* _Stored data entries_
★ ★ ★ ★ ★ ★ ★
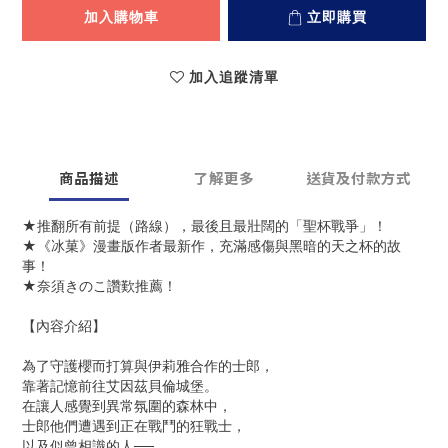
加入購物車
立即購買
加入追蹤清單
商品描述
了解更多
送貨及付款方式
★推翻所有前提（路線），最後且最壯闊的「聖杯戰爭」！
★《冰菓》漫畫版作者最新作，充滿感傷與黑暗的天之杯的故
事！
★奈須きのこ讚歎推薦！
【內容介紹】
為了守護櫻而打算與伊莉雅合作的士郎，
靠著記憶前往艾因茲貝倫城堡。
在讓人感覺到異常氛圍的森林中，
士郎他們遭遇到正在戰鬥的狂戰士，
以及似曾相識的人──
★ ★ ★ ★ ★ ★ ★
* _Exercise requirements_
All of the lines above should be copied exactly, apart from the pictures.

* _Finished exercise_
加入購物車
立即購買
加入追蹤清單
商品描述
了解更多
送貨及付款方式
★推翻所有前提（路線），最後且最壯闊的「聖杯戰爭」！
★《冰菓》漫畫版作者最新作，充滿感傷與黑暗的天之杯的故
事！
★奈須きのこ讚歎推薦！
【內容介紹】
為了守護櫻而打算與伊莉雅合作的士郎，
靠著記憶前往艾因茲貝倫城堡。
在讓人感覺到異常氛圍的森林中，
士郎他們遭遇到正在戰鬥的狂戰士，
以及似曾相識的人──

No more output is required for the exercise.